Reuters/Toby Melville
Reuters/Toby Melville

Omid Scobie, the journalist whose sympathetic biography of Harry and Meghan, Finding Freedom, catalogued the breakdown of the relationship between the Sussexes and the Windsors, has said that it is not a coincidence that his friends and family are being “bothered” and that “fake gossip to incite hate” is being “invented” just days after testifying that he saw evidence of phone hacking when working at the U.K.-based tabloid The Mirror.

Scobie said in High Court this week, where he was giving evidence to support Prince Harry’s claim that the paper published articles based on illegally obtained information, that then-editor Piers Morgan, who has since become one of the Sussexes most vituperative critics, knew about illegal phone hacking.

Apparently reacting in part to a story in The Times which profiled the writer—and implied he was a hypocrite because he once worked at celebrity-focused British tabloid magazine Heat—Scobie took to Twitter Monday with a series of posts.

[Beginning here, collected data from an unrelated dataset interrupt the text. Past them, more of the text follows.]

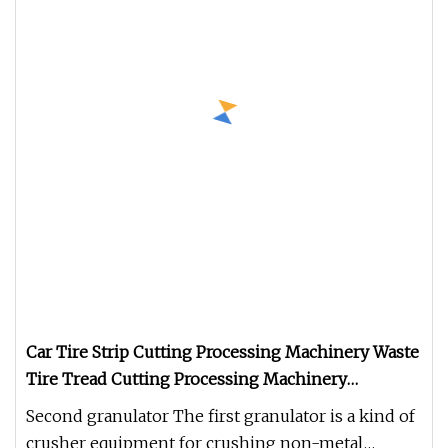
Car Tire Strip Cutting Processing Machinery Waste
Tire Tread Cutting Processing Machinery
Shredder
Second granulator The first granulator is a kind of
crusher equipment for crushing non-metal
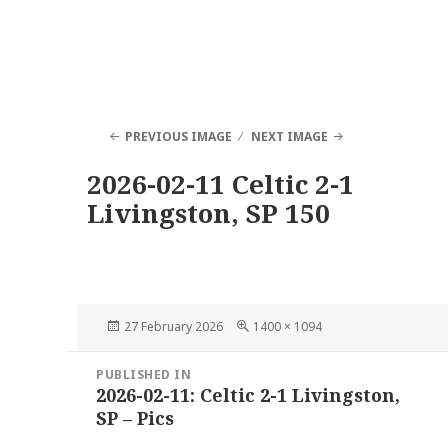
PREVIOUS IMAGE
NEXT IMAGE
2026-02-11 Celtic 2-1
Livingston, SP 150
Posted
Full
27 February 2026
1400 × 1094
on
size
Post
PUBLISHED IN
navigation
2026-02-11: Celtic 2-1 Livingston,
SP – Pics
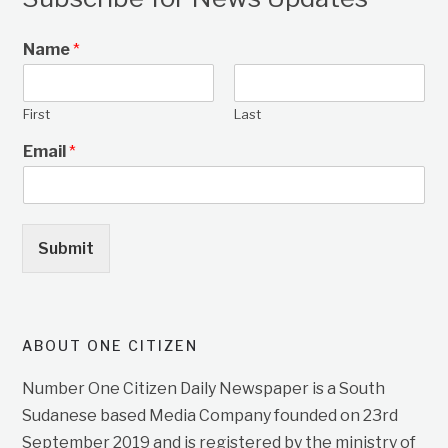
Name
*
First
Last
Email
*
Submit
ABOUT ONE CITIZEN
Number One Citizen Daily Newspaper is a South
Sudanese based Media Company founded on 23rd
September 2019 and is registered by the ministry of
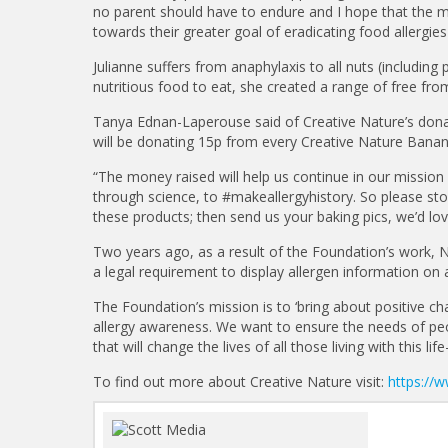
no parent should have to endure and I hope that the 
towards their greater goal of eradicating food allergies
Julianne suffers from anaphylaxis to all nuts (including
nutritious food to eat, she created a range of free fro
Tanya Ednan-Laperouse said of Creative Nature’s dona
will be donating 15p from every Creative Nature Banan
“The money raised will help us continue in our missio
through science, to #makeallergyhistory. So please sto
these products; then send us your baking pics, we’d lo
Two years ago, as a result of the Foundation’s work,
a legal requirement to display allergen information on 
The Foundation’s mission is to ‘bring about positive ch
allergy awareness. We want to ensure the needs of peop
that will change the lives of all those living with this lif
To find out more about Creative Nature visit:
https://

The Times is owned by Rupert Murdoch’s News Group Newspapers, which Harry is also suing for phone hacking.

The article published this weekend quoted a former colleague of Scobie’s as saying: “He was good fun, we used to go to events together and there was definitely no moral issue with any of the press. We were working at Heat when they were doing stories about cellulite and fat [based on long-lens photos].” Another said: “Omid was working hand-in-glove with paps [paparazzi] for years.”

In court last week, Scobie also rejected the suggestion that he was a “cheerleader” or “mouthpiece” for Harry and Meghan.

He said he didn’t have “a close relationship” with them and added: “It’s got to the point that when I get press releases from Harry and Meghan’s people, I wait for other people to post it first so I don’t have to deal with the Daily Mail articles saying that it came from me.”

Scobie does seem to break a significant amount of pro-Sussex news. After the alleged chase of the Sussexes by paparazzi in New York, last week, for example, he told BBC’s Newsnight that the Sussex car was forced to drive at up to 80 m.p.h., a claim disputed by other parties.

He also tweeted that the group “were involved in a terrifying paparazzi car chase involving six blacked out vehicles in a chase that could have been fatal.”

However, taxi driver Sukhcharn “Sunny” Singh told the Washington Post: “I don’t think I would call it a chase,” he said. “I never felt like I was in danger. It wasn’t like a car chase in a movie. They were quiet and seemed scared but it’s New York—it’s safe.”